Are off-shelf GPUs (like one 3090) suitable for modern academic research on current AI advancements or is it better to rent some cloud compute?
Those cards can be great for lots of use cases, plenty of small models are very capable at the param counts which can fit in 32GB of VRAM. GPT-OSS-20B for example is a serviceable model for agentic coding use cases and it runs natively in MXFP4. So it fits comfortably on a 5090 at full 128k context. It also has enough headroom to do PEFT-style SFT or RL.
But given the high entry cost and depending on the cost of electricity in your area, it would take a number of years to amortize both the initial purchase of the card in addition to the energy cost of the compute (comparing to the compute-equivalent hourly cloud rental costs).
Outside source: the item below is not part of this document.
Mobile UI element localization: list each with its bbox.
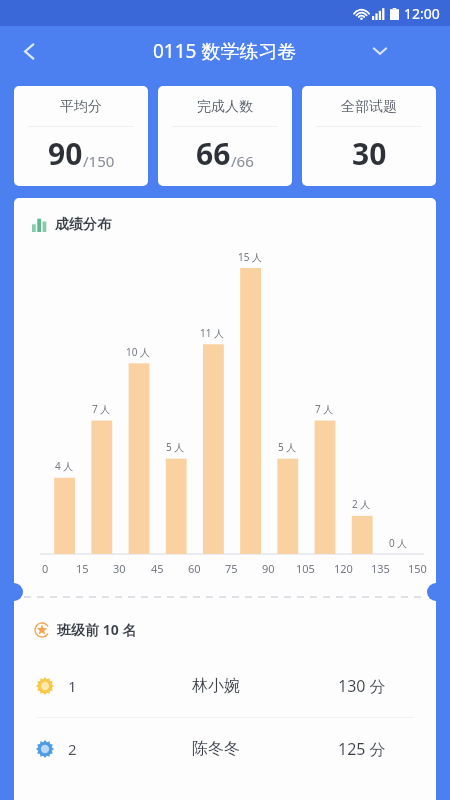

For context, a single 5090 rented via Runpod is currently $0.69/hr USD on-demand. Cost range on Amazon right now for a new card is running between $3200-3700 USD. Just using the raw capex alone, that's ~5k hours of GPU compute assuming you pay only on-demand. Thats 2-3 years worth of compute if you assume compute saturation for normal working hour durations. This is before you account for the cost of power, which in my city could run you upwards of $140/mo varying by season.
With that said, I have a bunch of ML servers that I built for myself. The largest one is using 2x RTX Pro 6000s and have been very happy with it. If I was only doing inference I think this would be a somewhat questionable expense, setting aside the valid motivations that some folks have related to data privacy and security. But I do a lot of finetuning and maintain private/local eval harnesses that personally for me have made it worth the investment.
Research runs on a variety of scales - but "check if this new idea/method/architecture isn't completely dumb on small scale before trying to scale up" is a common enough pattern. And most of those fail on small scale.
It depends on what you want to do in this gigantic field.
it is good for quick testing of stuff, but absolutely it is better to rent some cloud compute - HN skews a bit fantastical/fanatical on this issue
It's good to have a local GPU. That's like your dev environment. Prod is much more expensive in AI programming than in web programming. So you want to make sure everything is working before you push!
If you're seriously doing deep learning research, it's very very nice to own your own GPU.
For four years of AI PhD research I worked with a 1050Ti on a personal laptop and a 2060 on a personal desktop. You can do a lot of validation and development on consumer GPUs.
That said, the OP does not train an LLM from scratch on a 3090. That would not be feasible
Absolutely. Your model selection has limits of course: best practice for some types of replicable research would be to to use unquantized models, but that still leaves room for smaller Gemma and Llama models.
I’m on a 4080 for a lot of work and it gets well over 50 tokens per second on inference for pretty much anything that fits in VRAM. It’s comparable to a 3090 in compute, the 3090 has 50% more vram, the 4080 has better chip-level support for certain primitives, but that actually matters slightly less using unquantized models, making the 3090 a great choice. The 4080 is better if you want more throuput on inference and use certain common quantize levels.
Training LoRa and fine tunes is highly doable. Yesterday’s project for me, as an example, was training trigger functionality into a single token unused in the vocabulary. Under 100 training examples in the data set, 10 to 50 epochs, extremely usable “magic token” results in under a few minutes at most. This is just an example.
If you look at the wealth of daily entries on arxiv in cs.ai many are using established smaller models with understood characteristics, which makes it easier to understand the result of anything you might do both in your research and in others’ being able to put your results in context.